To identify Oct4 binding sites in the human genome, we first performed a ChIP experiment using an antibody to Oct4 and demonstrated that the Oct4 ChIP sample showed enrichment when primers specific to the NANOG and EVX1 promoters (known Oct4 binding sites) were used in PCR reactions, but no enrichment when negative control primers specific for the DHFR gene were used (data not shown). We then used LMPCR to amplify the Oct4 ChIP samples and hybridized the amplified samples to ENCODE arrays. Using ChIP samples amplified by LMPCR, we have previously identified binding sites for E2F family members using CpG island (
4), promoter (
9,
10), and genomic tiling (
9) arrays. However, using the LMPCR amplification method we found that Oct4 binding sites could not be distinguished from the background noise on the arrays (,
top panel). For example, although the Oct4 binding site in the EVX1 promoter is present on the array used in this study, it could not be identified above background noise. Also, two Oct4 binding sites (confirmed by PCR analysis of ChIP samples) within the EXT1 gene, indicated with arrows in , do not show enhanced enrichment as compared to the surrounding DNA. Peak prediction analysis of two biologically independent ChIP-chip assays performed using the LMPCR method was carried out using a 98th percentile threshold of log2 oligomer ratios and a P-value P<0.0001 (
9). Although hundreds of peaks were called for the two arrays using the LMPCR-derived amplicons, very few peaks were in common on both arrays (
and Supplementary data).
Because known Oct4 binding sites were enriched in the ChIP samples, it was likely that the inability to identify binding sites on the arrays was a result of the amplification method and not inefficient immunoprecipitation. To test this hypothesis, we performed 10 ChIP reactions for each of two biologically independent samples of cross-linked cells. The 10 ChIP samples from a given batch of cells were pooled, and the two pools were applied separately to genomic tiling arrays. We found that the pooling method greatly reduced the background noise on the array and produced reproducible binding patterns (,
middle panel). In fact, ~70% of the peaks identified on one array were identified on the biological replicate array (
and Supplementary data).
Unfortunately, pooling ChIP samples is not always possible (e.g. if using specialized cell types or tumor tissues) and the need to pool 10 ChIP samples for every array would greatly increase the number of ChIP reactions needed to analyze the entire human genome. Therefore, we felt that a different method for amplifying ChIP samples was required. The method of whole genome amplification (WGA) has proven very useful for investigators performing comparative genomic hybridizations (see
http://www.sigmaaldrich.com/sigma/bulletin/wga1bul.pdf.). The standard protocol for this technique is to first employ a random chemical fragmentation of the genome, producing a series of overlapping short templates averaging 400 base pairs. Next, the DNA fragments are efficiently primed to generate a library of DNA fragments with defined 3' and 5' termini. This library is then replicated using linear amplification in the initial stages, followed by a limited round of geometric amplifications. Because ChIP samples are obtained using sonicated chromatin that has an average size of 500 bp-1 kb, we reasoned that the chemical fragmentation step should not be necessary. Therefore, we used an entire ChIP sample (obtained from 1 × 10
7 cells) for the library generation and subsequent amplification. Using this protocol, we found that the predicted Oct4 peaks show a very similar pattern as in the pooled ChIP samples and the background noise was very low (,
bottom panel). Using the WGA method, we found that ~63% of the peaks were detected on both arrays (
and Supplementary data). These results are very similar to those obtained by analysis of the arrays hybridized with the pooled samples. One reason why the overlap percentage was not higher than 63−70% when the pooled and WGA samples were analyzed is due to limitations of the peak-calling program. As shown in
Supplementary Figure 1, very similar binding patterns of Oct4 on two arrays can lead to differences in the number and exact positions of called peaks.

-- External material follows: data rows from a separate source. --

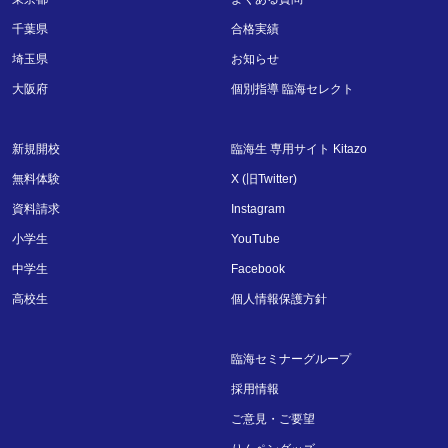
千葉県
合格実績
埼玉県
お知らせ
大阪府
個別指導 臨海セレクト
新規開校
臨海生 専用サイト Kitazo
無料体験
X (旧Twitter)
資料請求
Instagram
小学生
YouTube
中学生
Facebook
高校生
個人情報保護方針
臨海セミナーグループ
採用情報
ご意見・ご要望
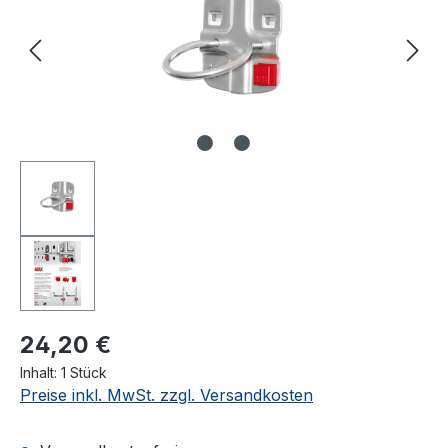
24,20 €
Inhalt:
1 Stück
Preise inkl. MwSt. zzgl. Versandkosten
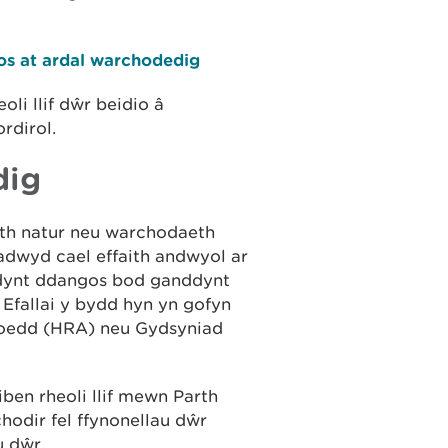
os at ardal warchodedig
oli llif dŵr beidio â
rdirol.
dig
th natur neu warchodaeth
adwyd cael effaith andwyol ar
dynt ddangos bod ganddynt
Efallai y bydd hyn yn gofyn
noedd (HRA) neu Gydsyniad
ben rheoli llif mewn Parth
odir fel ffynonellau dŵr
u dŵr.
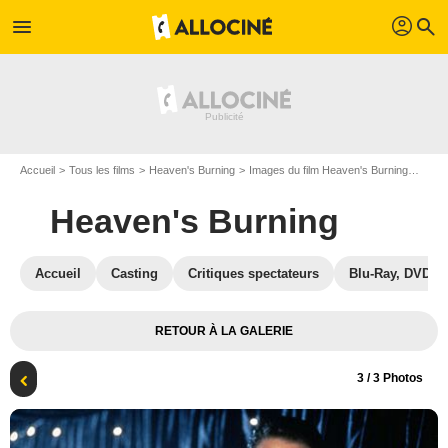
profil
menu
search
Accueil
Tous les films
Heaven's Burning
Images du film Heaven's Burning
Youk
Heaven's Burning
Accueil
Casting
Critiques spectateurs
Blu-Ray, DVD
RETOUR À LA GALERIE
3
/ 3 Photos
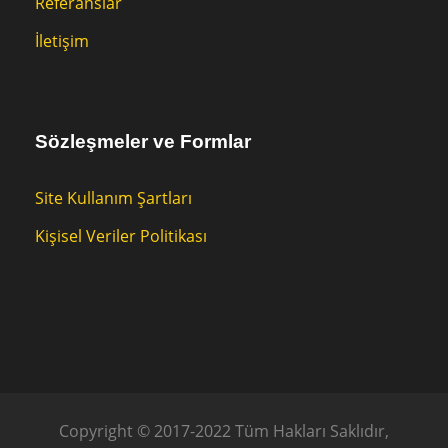
Referanslar
İletişim
Sözleşmeler ve Formlar
Site Kullanım Şartları
Kişisel Veriler Politikası
Copyright © 2017-2022 Tüm Hakları Saklıdır,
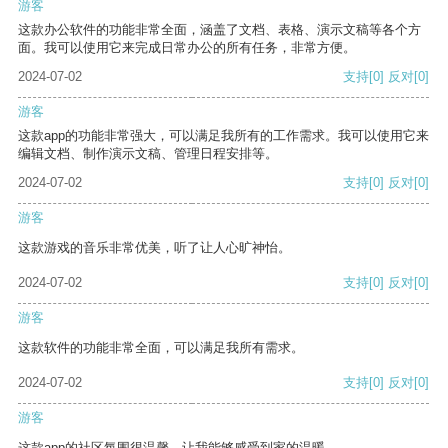
游客
这款办公软件的功能非常全面，涵盖了文档、表格、演示文稿等各个方
面。我可以使用它来完成日常办公的所有任务，非常方便。
2024-07-02
支持
[0]
反对
[0]
游客
这款app的功能非常强大，可以满足我所有的工作需求。我可以使用它来
编辑文档、制作演示文稿、管理日程安排等。
2024-07-02
支持
[0]
反对
[0]
游客
这款游戏的音乐非常优美，听了让人心旷神怡。
2024-07-02
支持
[0]
反对
[0]
游客
这款软件的功能非常全面，可以满足我所有需求。
2024-07-02
支持
[0]
反对
[0]
游客
这款app的社区氛围很温馨，让我能够感受到家的温暖。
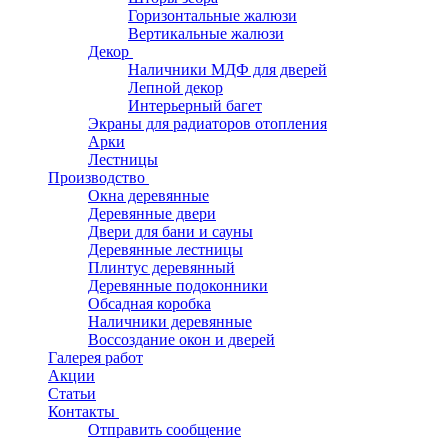
Горизонтальные жалюзи
Вертикальные жалюзи
Декор
Наличники МДФ для дверей
Лепной декор
Интерьерный багет
Экраны для радиаторов отопления
Арки
Лестницы
Производство
Окна деревянные
Деревянные двери
Двери для бани и сауны
Деревянные лестницы
Плинтус деревянный
Деревянные подоконники
Обсадная коробка
Наличники деревянные
Воссоздание окон и дверей
Галерея работ
Акции
Статьи
Контакты
Отправить сообщение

The Oct4 binding sites identified using the WGA method were tested by standard PCR analyses using a ChIP sample from a third independent culture of cells (). After analyzing 14 predicted Oct4 binding sites, we obtained a 93% confirmation rate, indicating that the WGA amplification method results in an accurate representation of a ChIP sample obtained from a small number of cells.
Conclusions
We have shown that the method of LMPCR-mediated amplification does not work well for all ChIP samples, perhaps dependent upon the number of binding sites and the abundance of the factor. We have tested a different amplification method, originally developed to provide accurate representation of the genome for studies of copy number changes and SNP analyses in tumor samples. We found that the signal to noise ratio obtained from the hybridization of the WGA amplicons to genomic arrays is superior to the LMPCR method of amplification for ChIP samples, not only for Oct4 but also for a number of other human and mouse transcription factors (data not shown). Based on the low background, reproducibility, and the fact that a single ChIP sample provides sufficient material for several array hybridizations, we recommend the WGA protocol for ChIP-chip analyses.